Years ago, Avaya had asked that Continuant sign a noncompete agreement. Continuant would not sign, and the company lost customers.
“We almost went broke,” Graham said. “We lost 85 percent of our revenue stream. We ended up able to survive and thrive. We focused on having the best customer service.”
Continuant sued Avaya in 2003 for antitrust violations. The company later dropped the suit when Graham found “we didn’t have the financial wherewithal. When they sued us in 2006, we countersued with the claims we had stopped pursuing.”
And after the trial began this fall in federal court in Camden, N.J., and after Avaya attorneys had presented their case against Continuant, the Continuant legal team rested without presenting any witnesses.
Continuant is now presenting its own antitrust case — now, after seven years and three federal judges, and after spending, Graham said, “tens of millions of dollars on the legal team, travel and hotels.”

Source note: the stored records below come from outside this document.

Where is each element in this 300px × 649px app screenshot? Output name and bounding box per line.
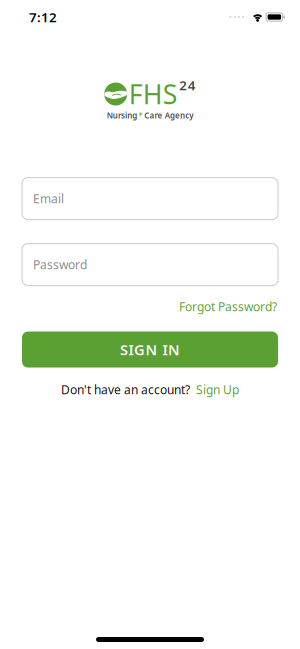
staticText: Password (33, 257, 87, 273)
button[interactable]: Forgot Password? (179, 299, 277, 314)
button[interactable]: Sign Up (196, 382, 239, 398)
staticText: Care Agency (144, 110, 193, 121)
staticText: Nursing (107, 110, 137, 121)
staticText: 7:12 (29, 8, 57, 26)
secureTextField[interactable]: Password (33, 257, 267, 273)
staticText: SIGN IN (120, 340, 180, 359)
staticText: FHS (129, 76, 178, 112)
staticText: Sign Up (196, 382, 239, 398)
staticText: Don't have an account? (61, 382, 190, 398)
staticText: Email (33, 191, 64, 207)
staticText: 24 (179, 76, 196, 94)
staticText: Email (33, 191, 64, 207)
textField[interactable]: Email (33, 191, 267, 207)
staticText: Password (33, 257, 87, 273)
button[interactable]: SIGN IN (22, 332, 278, 368)
staticText: + (138, 109, 143, 120)
staticText: Forgot Password? (179, 299, 277, 314)
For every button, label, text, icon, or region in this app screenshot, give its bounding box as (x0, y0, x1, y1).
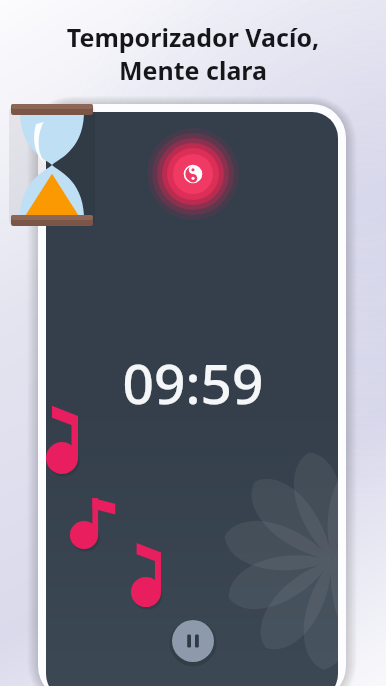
staticText: Temporizador Vacío, Mente clara (0, 20, 386, 686)
button[interactable]: Pause timer (172, 620, 214, 662)
staticText: 09:59 (0, 345, 386, 420)
button[interactable]: Meditation sound (167, 148, 219, 200)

“If I had known back then what I know today, who knows if I’d have been as brave? You can’t really comprehend how tough it is. I was a little Pollyanna-ish thinking the justice system would take care of me. Avaya, with their unlimited legal budget — they were able to stop the growth of our company. Our growth came from other manufacturers.

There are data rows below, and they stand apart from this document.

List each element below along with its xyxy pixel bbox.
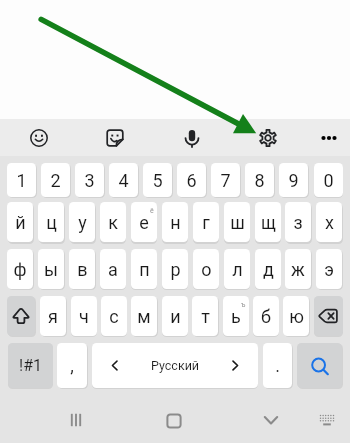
button[interactable]: Recent apps	[62, 406, 90, 434]
staticText: й	[15, 212, 26, 233]
button[interactable]: т	[192, 296, 218, 336]
staticText: н	[170, 212, 181, 233]
button[interactable]: е	[131, 202, 157, 242]
staticText: л	[232, 259, 243, 280]
button[interactable]: Settings	[250, 120, 286, 156]
staticText: я	[48, 306, 58, 327]
button[interactable]: д	[255, 249, 281, 289]
button[interactable]: х	[316, 202, 342, 242]
button[interactable]: й	[7, 202, 33, 242]
button[interactable]: я	[40, 296, 66, 336]
staticText: п	[139, 259, 150, 280]
button[interactable]: Shift	[7, 296, 35, 336]
staticText: з	[293, 212, 303, 233]
button[interactable]: 6	[177, 163, 206, 197]
staticText: ъ	[241, 301, 246, 309]
button[interactable]: 1	[7, 163, 36, 197]
staticText: ш	[230, 212, 245, 233]
button[interactable]: п	[131, 249, 157, 289]
staticText: ы	[44, 259, 58, 280]
staticText: у	[78, 212, 87, 233]
staticText: г	[202, 212, 210, 233]
button[interactable]: Voice input	[174, 120, 210, 156]
staticText: .	[275, 355, 280, 376]
staticText: 8	[254, 170, 265, 191]
staticText: 3	[84, 170, 95, 191]
button[interactable]: ы	[38, 249, 64, 289]
button[interactable]: ь	[223, 296, 249, 336]
staticText: х	[325, 212, 334, 233]
button[interactable]: ю	[283, 296, 309, 336]
staticText: 0	[323, 170, 334, 191]
staticText: 4	[118, 170, 129, 191]
button[interactable]: з	[285, 202, 311, 242]
staticText: 9	[288, 170, 299, 191]
button[interactable]: Stickers	[97, 120, 133, 156]
staticText: ц	[46, 212, 57, 233]
button[interactable]: в	[69, 249, 95, 289]
button[interactable]: ц	[38, 202, 64, 242]
staticText: Русский	[151, 358, 200, 373]
button[interactable]: к	[100, 202, 126, 242]
staticText: 1	[16, 170, 27, 191]
button[interactable]: б	[253, 296, 279, 336]
button[interactable]: 4	[109, 163, 138, 197]
button[interactable]: у	[69, 202, 95, 242]
button[interactable]: ж	[285, 249, 311, 289]
staticText: 6	[186, 170, 197, 191]
staticText: в	[77, 259, 88, 280]
staticText: ю	[289, 306, 304, 327]
button[interactable]: и	[162, 296, 188, 336]
button[interactable]: .	[263, 343, 292, 388]
button[interactable]: о	[193, 249, 219, 289]
button[interactable]: More options	[311, 120, 347, 156]
button[interactable]: э	[316, 249, 342, 289]
button[interactable]: !#1	[8, 343, 53, 388]
staticText: ь	[231, 306, 241, 327]
button[interactable]: Hide keyboard	[257, 406, 285, 434]
staticText: е	[139, 212, 149, 233]
button[interactable]: ч	[71, 296, 97, 336]
button[interactable]: г	[193, 202, 219, 242]
button[interactable]: Switch keyboard	[313, 406, 341, 434]
staticText: ч	[79, 306, 89, 327]
button[interactable]: с	[101, 296, 127, 336]
staticText: 2	[50, 170, 61, 191]
button[interactable]: л	[224, 249, 250, 289]
staticText: с	[109, 306, 119, 327]
button[interactable]: н	[162, 202, 188, 242]
staticText: !#1	[19, 356, 42, 375]
button[interactable]: 5	[143, 163, 172, 197]
button[interactable]: 9	[279, 163, 308, 197]
button[interactable]: 8	[245, 163, 274, 197]
staticText: м	[137, 306, 151, 327]
button[interactable]: Search	[297, 343, 342, 388]
button[interactable]: ф	[7, 249, 33, 289]
button[interactable]: ,	[57, 343, 87, 388]
staticText: ,	[70, 355, 74, 376]
staticText: щ	[261, 212, 276, 233]
button[interactable]: Backspace	[314, 296, 343, 336]
button[interactable]: а	[100, 249, 126, 289]
staticText: 7	[220, 170, 231, 191]
button[interactable]: Emoji	[21, 120, 57, 156]
staticText: к	[108, 212, 118, 233]
button[interactable]: 7	[211, 163, 240, 197]
button[interactable]: Русский	[92, 343, 258, 388]
staticText: б	[261, 306, 271, 327]
button[interactable]: м	[131, 296, 157, 336]
staticText: а	[108, 259, 118, 280]
button[interactable]: 2	[41, 163, 70, 197]
button[interactable]: р	[162, 249, 188, 289]
staticText: р	[170, 259, 181, 280]
staticText: 5	[152, 170, 163, 191]
staticText: ж	[291, 259, 305, 280]
button[interactable]: щ	[255, 202, 281, 242]
button[interactable]: 3	[75, 163, 104, 197]
staticText: д	[263, 259, 274, 280]
staticText: о	[201, 259, 212, 280]
button[interactable]: 0	[314, 163, 343, 197]
button[interactable]: ш	[224, 202, 250, 242]
staticText: ё	[150, 207, 154, 215]
button[interactable]: Home	[160, 407, 188, 435]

“If they beat us because they’re better than us, then more power to them. If the only way they can beat us is through intimidation, to run us out of business, that’s just not right. It sure isn’t what made America, America.”

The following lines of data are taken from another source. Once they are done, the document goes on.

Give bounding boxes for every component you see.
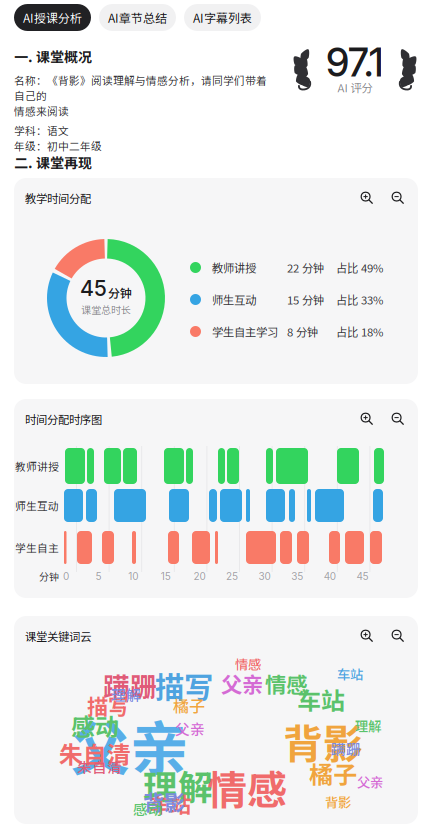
staticText: 8 分钟: [287, 323, 318, 340]
staticText: 师生互动: [15, 498, 59, 513]
staticText: 父亲: [221, 668, 263, 699]
staticText: 25: [226, 570, 238, 582]
staticText: 车站: [149, 788, 191, 819]
staticText: 朱自清: [77, 756, 122, 777]
staticText: 5: [96, 570, 102, 582]
staticText: 理解: [111, 684, 141, 705]
staticText: 分钟: [108, 284, 132, 301]
staticText: 占比 18%: [336, 323, 383, 340]
staticText: 描写: [155, 664, 213, 706]
staticText: 情感: [265, 668, 307, 699]
staticText: 30: [259, 570, 271, 582]
staticText: 描写: [87, 690, 129, 721]
staticText: 45: [80, 275, 107, 301]
staticText: 教师讲授: [212, 259, 256, 276]
staticText: 分钟: [39, 569, 59, 584]
staticText: 车站: [297, 682, 345, 717]
staticText: AI字幕列表: [193, 9, 252, 26]
staticText: 15: [161, 570, 171, 582]
staticText: AI 评分: [338, 79, 372, 95]
staticText: 时间分配时序图: [25, 411, 102, 427]
staticText: 车站: [337, 664, 363, 683]
staticText: 10: [128, 570, 138, 582]
staticText: 40: [324, 570, 336, 582]
staticText: 学科：语文: [14, 123, 69, 138]
staticText: 父亲: [175, 718, 205, 739]
staticText: 背影: [283, 712, 363, 770]
staticText: AI授课分析: [23, 9, 82, 26]
button[interactable]: AI授课分析: [14, 4, 91, 31]
staticText: 教学时间分配: [25, 190, 91, 206]
button[interactable]: 缩小: [389, 410, 407, 428]
staticText: 0: [63, 570, 69, 582]
staticText: 名称：《背影》阅读理解与情感分析，请同学们带着自己的: [14, 72, 267, 103]
staticText: 15 分钟: [287, 291, 324, 308]
staticText: 占比 49%: [336, 259, 383, 276]
staticText: 蹒跚: [331, 738, 361, 759]
staticText: 情感: [235, 654, 261, 673]
staticText: 橘子: [309, 756, 357, 791]
staticText: 感动: [133, 798, 163, 819]
staticText: 一. 课堂概况: [14, 46, 92, 66]
staticText: 占比 33%: [336, 291, 383, 308]
staticText: 背影: [325, 792, 351, 811]
staticText: 教师讲授: [15, 458, 59, 474]
staticText: 二. 课堂再现: [14, 152, 92, 172]
staticText: 朱自清: [59, 736, 131, 771]
staticText: AI章节总结: [108, 9, 167, 26]
staticText: 年级：初中二年级: [14, 138, 102, 154]
staticText: 情感: [207, 758, 287, 816]
staticText: 课堂关键词云: [25, 628, 91, 644]
staticText: 97.1: [326, 39, 384, 86]
staticText: 22 分钟: [287, 259, 324, 276]
staticText: 背影: [143, 786, 185, 817]
staticText: 父亲: [71, 702, 189, 787]
staticText: 父亲: [357, 772, 383, 791]
button[interactable]: 缩小: [389, 627, 407, 645]
button[interactable]: 放大: [358, 189, 376, 207]
staticText: 学生自主学习: [212, 323, 278, 340]
staticText: 师生互动: [212, 291, 256, 308]
button[interactable]: 放大: [358, 627, 376, 645]
button[interactable]: 缩小: [389, 189, 407, 207]
staticText: 课堂总时长: [81, 302, 131, 317]
staticText: 20: [193, 570, 205, 582]
staticText: 蹒跚: [103, 666, 157, 705]
button[interactable]: AI字幕列表: [184, 4, 261, 31]
staticText: 感动: [71, 708, 119, 743]
staticText: 45: [356, 570, 368, 582]
staticText: 理解: [355, 716, 381, 735]
staticText: 学生自主: [15, 540, 59, 555]
staticText: 情感来阅读: [14, 103, 69, 119]
staticText: 35: [291, 570, 303, 582]
staticText: 理解: [143, 760, 213, 810]
staticText: 橘子: [173, 694, 205, 717]
button[interactable]: AI章节总结: [99, 4, 176, 31]
button[interactable]: 放大: [358, 410, 376, 428]
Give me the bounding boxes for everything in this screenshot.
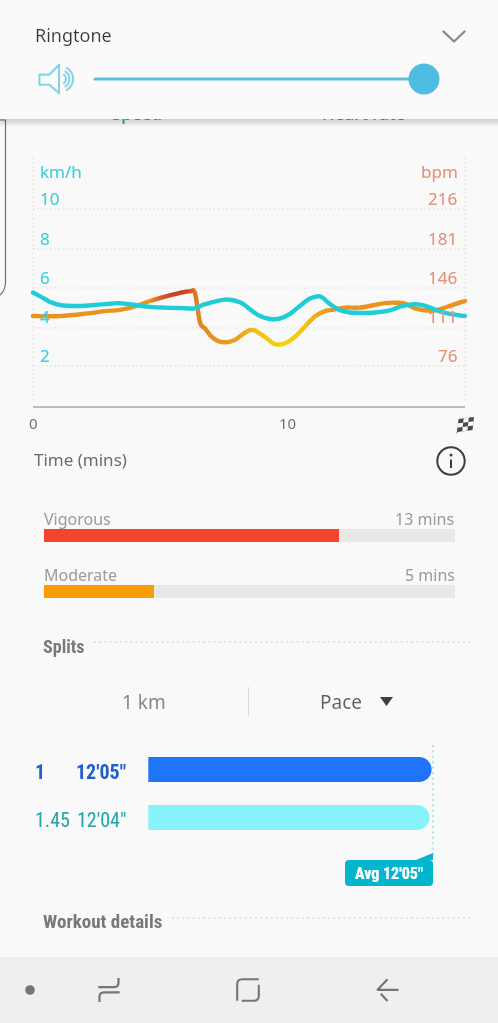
staticText: Splits <box>43 636 85 657</box>
staticText: 2 <box>40 344 50 367</box>
staticText: 216 <box>428 187 458 210</box>
staticText: 1 <box>35 760 46 783</box>
staticText: 12'04" <box>77 808 127 831</box>
staticText: 8 <box>40 227 50 250</box>
staticText: 111 <box>428 305 458 328</box>
button[interactable]: Collapse volume panel <box>432 14 476 58</box>
staticText: 10 <box>40 187 60 210</box>
staticText: 13 mins <box>395 508 455 530</box>
staticText: Moderate <box>44 564 118 586</box>
staticText: 1 km <box>122 689 166 715</box>
button[interactable]: Mute ringtone <box>30 58 76 98</box>
button[interactable]: Assistant <box>4 964 56 1016</box>
staticText: Ringtone <box>35 23 112 48</box>
button[interactable]: Home <box>222 964 274 1016</box>
staticText: Vigorous <box>44 508 111 530</box>
staticText: bpm <box>421 160 458 183</box>
staticText: 146 <box>428 266 458 289</box>
staticText: km/h <box>40 160 82 183</box>
staticText: 1.45 <box>35 808 70 831</box>
staticText: 5 mins <box>405 564 455 586</box>
button[interactable]: Information <box>429 439 473 483</box>
staticText: 4 <box>40 305 50 328</box>
staticText: Avg 12'05" <box>355 864 424 883</box>
staticText: Time (mins) <box>34 448 127 471</box>
button[interactable] <box>33 687 248 717</box>
staticText: 12'05" <box>76 760 127 783</box>
staticText: Speed <box>112 102 162 125</box>
staticText: 181 <box>428 227 458 250</box>
button[interactable]: Back <box>362 964 414 1016</box>
button[interactable]: Avg 12'05" <box>345 853 433 886</box>
button[interactable]: Recent apps <box>83 964 135 1016</box>
staticText: 0 <box>29 413 38 433</box>
staticText: 10 <box>279 413 297 433</box>
button[interactable] <box>249 687 465 717</box>
button[interactable] <box>0 757 498 783</box>
staticText: 6 <box>40 266 50 289</box>
button[interactable] <box>0 805 498 831</box>
button[interactable]: Ringtone volume <box>90 60 450 98</box>
staticText: Pace <box>320 689 362 715</box>
staticText: 76 <box>438 344 458 367</box>
staticText: Heart rate <box>322 102 406 125</box>
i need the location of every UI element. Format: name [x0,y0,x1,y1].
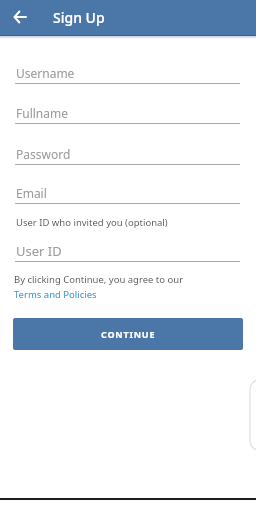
staticText: Sign Up [53,8,105,27]
staticText: Password [16,146,71,162]
staticText: Fullname [16,105,68,121]
staticText: User ID [16,242,62,260]
button[interactable]: Username [16,65,240,81]
staticText: CONTINUE [101,328,156,340]
staticText: Username [16,65,75,81]
staticText: By clicking Continue, you agree to our [14,273,184,286]
button[interactable]: Terms and Policies [14,288,97,301]
button[interactable] [0,0,38,36]
staticText: User ID who invited you (optional) [16,216,168,229]
button[interactable]: CONTINUE [13,318,243,350]
button[interactable]: Email [16,185,240,201]
staticText: Email [16,185,47,201]
button[interactable]: User ID [16,242,240,260]
button[interactable]: Password [16,146,240,162]
button[interactable]: Fullname [16,105,240,121]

He says his company continues to maintain an annual growth rate of 5 percent to 10 percent.
UNEASY THE CROWN
Perhaps it’s because he was a wrestler in high school and at West Point. Perhaps it’s his service as a Blackhawk pilot. Maybe it’s just his nature — but Graham, 54, is stubborn.
“It didn’t surprise anybody that when they pushed, I pushed back,” he said.
He has discovered that stubborn comes at a cost.
“That’s the constant weight. It’s one thing for me to put myself in the poorhouse, and it’s another for me to think about doing it to people who rely (on Continuant).”
He describes the lowest point, early in the case as he lay in bed in his hotel room following a brutal deposition.
“I realized those guys played for keeps. They’re good, they’re smart and there’s lots of them. It was one night — I just had an overwhelming dread that I was going to go down, my employees were going to go down. In the league I was now in, being right was probably the smallest factor. It was unbelievable dread.”
He pulled a blanket over his head.
“Someone was praying for me. I got up. I started with Psalm 23. All of a sudden, out of the blue, there was a supernatural presence of God. You just think — nothing can harm you. I went to sleep and I slept like a baby and I’ve slept like a baby ever since.”
Graham applauds his insurer, Safeco, for staying with him. He has grown to appreciate his legal team from K&L Gates. He thanks his employees.
“Most people want to be a part of something important,” he said. “They want to be part of a mission — even though there is risk. The best part of people comes out in times like this.”